Of course, a better regex in this case would be:

(a|b)*

This one takes less than a millisecond on my machine, on the same input. Obviously, there is a performance issue here.

Why does this happen?

 Like most regex engines, Java uses NFA (Non deterministic Finite Automaton) approach. The engine scans the regex components one by one, and progresses on the input string accordingly. However, it will go back in order to explore matching alternatives when a “dead end” is found. Alternatives result from regex structures such as quantifiers (*, +, ?) and alternation (e.g. a|b|c|d). This exploration technique is called backtracking.
In the catastrophic example above, the engine will actually explore ALL the decompositions of the series of ‘a’s into smaller series, before it realizes that there is no match. This example shows how the backtracking algorithm can result in exponential time evaluation (in the length of the input sting). It also reveals an important property of NFA engines: the worst cases will always be inputs that almost match the pattern. If a match is found, the exploration stops.

The other main approach for regex engines is DFA (Deterministic Final Automata). In this approach, the regex compilation actually builds an automaton, to be used when traversing input strings. Inputs are traversed character by character, with no going back. This guarantees linear timein the length of the input string, regardless of the regex complexity. Instead of trying different match possibilities serially (as in NFA), DFAsimulates a parallel scanning on all possibilities.

So why does Java (and .NET, Perl, Python, Ruby, PHP etc) use NFA and not DFA, which has much better asymptotic behavior? The reason is that NFA has some significant benefits:

  • Its compilation is faster, and requires much less memory
  • It allows some powerful features (See Sun’s tutorial for details on them):
    • Capturing groups and back references
    • Lookarounds
    • Advanced quantifiers (Possessive and Reluctant)

It is important to note that the popular terms NFA and DFA for regex engines are inaccurate. Theoretically speaking, these 2 models have the same computation power, meaning that there can’t be a matching rule that can be expressed in one of them but not in the other. In practice, there was a need for more features, so the two implementation types diverged in their semantics. NFA engines were given more power, making them superior to DFA engines in computation power.
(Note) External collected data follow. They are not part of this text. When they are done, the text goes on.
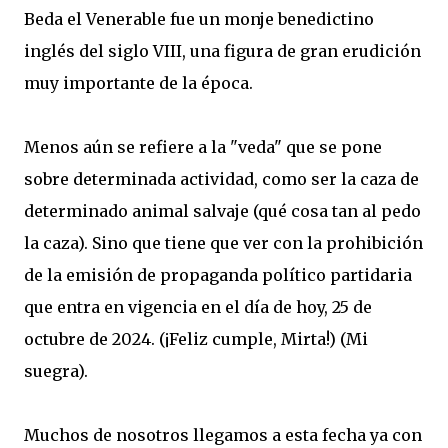
Beda el Venerable fue un monje benedictino
inglés del siglo VIII, una figura de gran erudición
muy importante de la época.
Menos aún se refiere a la "veda" que se pone
sobre determinada actividad, como ser la caza de
determinado animal salvaje (qué cosa tan al pedo
la caza). Sino que tiene que ver con la prohibición
de la emisión de propaganda político partidaria
que entra en vigencia en el día de hoy, 25 de
octubre de 2024. (¡Feliz cumple, Mirta!) (Mi
suegra).
Muchos de nosotros llegamos a esta fecha ya con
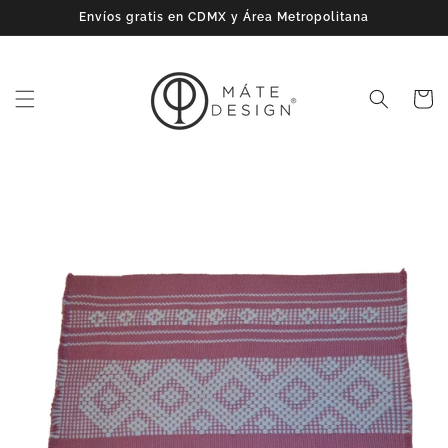
Ir
Envíos gratis en CDMX y Área Metropolitana
directamente
al contenido
Carrito
Ir
directamente
a la
información
del producto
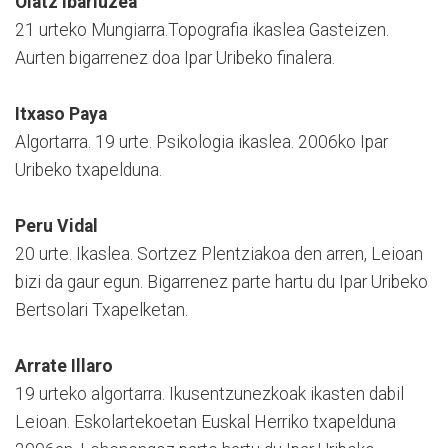
Olatz Ibarluzea
21 urteko Mungiarra.Topografia ikaslea Gasteizen.
Aurten bigarrenez doa Ipar Uribeko finalera.
Itxaso Paya
Algortarra. 19 urte. Psikologia ikaslea. 2006ko Ipar
Uribeko txapelduna.
Peru Vidal
20 urte. Ikaslea. Sortzez Plentziakoa den arren, Leioan
bizi da gaur egun. Bigarrenez parte hartu du Ipar Uribeko
Bertsolari Txapelketan.
Arrate Illaro
19 urteko algortarra. Ikusentzunezkoak ikasten dabil
Leioan. Eskolartekoetan Euskal Herriko txapelduna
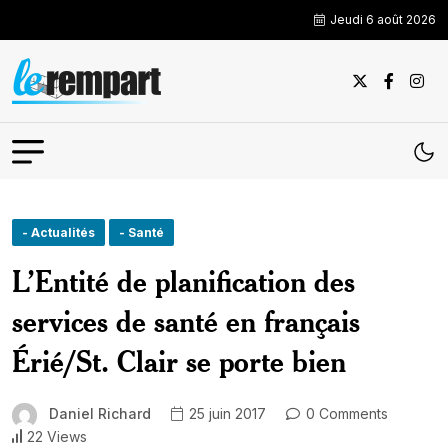
Jeudi 6 août 2026
- Actualités
- Santé
L’Entité de planification des
services de santé en français
Érié/St. Clair se porte bien
Daniel Richard
25 juin 2017
0 Comments
22 Views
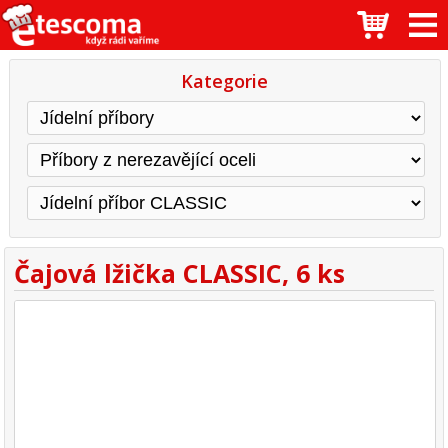
Kategorie
Čajová lžička CLASSIC, 6 ks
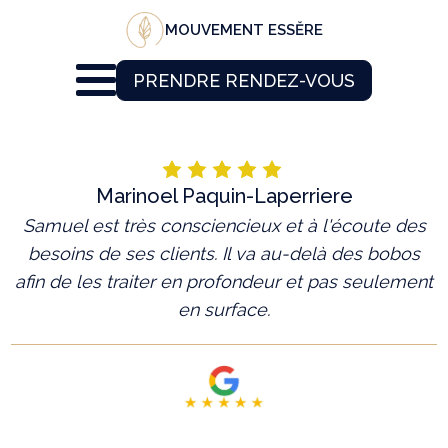
MOUVEMENT ESSĔRE
PRENDRE RENDEZ-VOUS
Marinoel Paquin-Laperriere
Samuel est très consciencieux et à l'écoute des
besoins de ses clients. Il va au-delà des bobos
afin de les traiter en profondeur et pas seulement
en surface.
Due to the speed of DFA and the unique features of NFA, there are 2 more “integrative” approaches for regex implementations. Some implementations use both engines (e.g. GNU egrep, which chooses the specific engine at runtime), and some of them really implement a hybrid version (e.g. Tcl regex), enjoying all the benefits.

Tips

 Following are some tips on how to avoid regex efficiency issues in Java. Many of them are aimed at reducing backtracking.

 1)  Pre-compile
Trivial, but worth mentioning. If you use a regular expression more than once, remember to compile it first as a pre-process step:
Pattern p = Pattern.compile(regex,flags);

//Usage stage
Matcher a = p.matcher(input);

 2)  Reluctant quantifiers vs greedy quantifiers
The default quantifiers (* + and ?) are greedy. That means that they start by matching the longest possible sequence, and then they step back gradually if backtracking is needed. In case that you know that the match is usually short, you should use reluctant quantifiers instead. They start by the smallest match, and progress if needed.
For example, suppose that you want to match only strings containing the sequence “hello”. The regex .*hello.* will do the job, but if you know that ‘hello’ usually appears near the beginning of the text, then .*?hello.* will run faster on average.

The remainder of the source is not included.